The City of Milwaukee is looking for ways to reward its workers – and keep them living in the city. Mayor Tom Barrett on Monday signed an ordinance into law that will provide two pay bumps – each 1.5 percent.
One will come next month, the other at the end of the year – if the employee continues living in Milwaukee.
Mayor Barrett says raises for city workers are long overdue.
“There were no raises in 2010 and then of course, 2011 came when the world of collective bargaining changed dramatically,” Barett says.
2011 is when Gov. Walker implemented Act 10. It weakened most public unions. At the same time, the government began requiring public workers to pay more for benefits, while freezing wages.
Barrett calls the pay bump modest, but better than nothing.
He also hopes it keeps city workers living in Milwaukee now that the state has outlawed residency’s rules. However, he’s not certain the incentive, is enough.
“I think that probably we’re going to need a larger one,” Barrett says.
Barrett says while it may seem out of the ordinary for the city to reward workers who live here, some private companies do the same.
“Large employers in particular have programs, and I know Harley Davidson did at one point, they might still. Northwestern Mutual did also, incentives for employees to live close to work,” Barrett says.
The city’s two bumps in pay will be available to all employees no longer represented by unions, and to the few that have recertified for the year. One is the Milwaukee Building and Construction Trades Council. Lyle Balestreri is president.

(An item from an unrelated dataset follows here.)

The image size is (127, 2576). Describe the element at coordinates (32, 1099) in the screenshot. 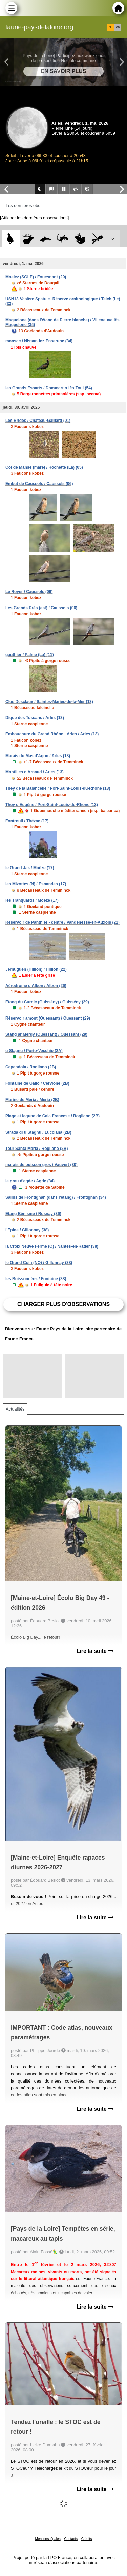 I see `Marine de Meria / Meria (2B)` at that location.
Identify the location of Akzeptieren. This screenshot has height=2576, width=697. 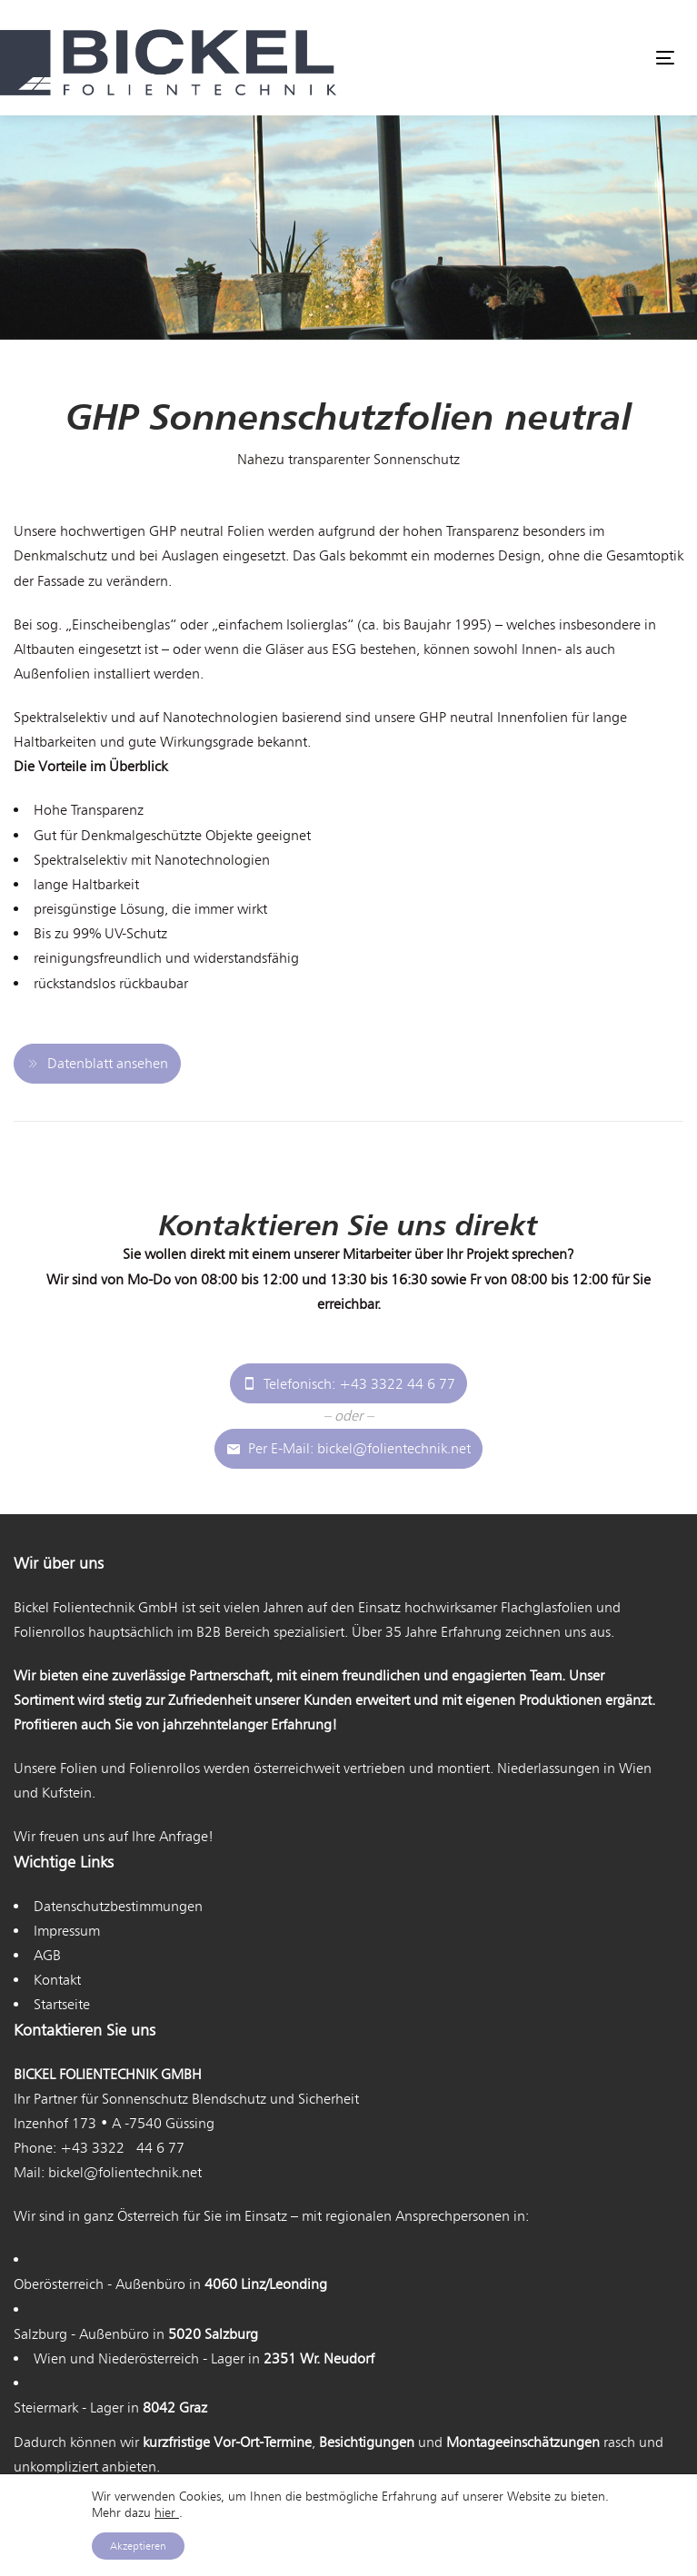 (138, 2545).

“(We) wish we were in a position where we could bargain like the policemen and the firemen do as well, and maybe someday we can get back to that point. But our members, the employees of the city of Milwaukee who serve the citizens of the city of Milwaukee have gone without a raise for a very, very long time and considering the mandate of the law, we’re happy to have what we have right now,” Balesteri says.
Milwaukee’s new ordinance does not apply to police and firefighters because Act 10 kept their unions intact. So the city must still negotiate their pay, according to Alderman Michael Murphy.
“And obviously they’ll be certainly negotiating more than a 1.5 percent increase. We will certainly be making our case to the arbitrator of what the city can afford to pay,” Murphy says.
Murphy says Milwaukee’s first responders make up 60 percent of the city’s labor costs/budget.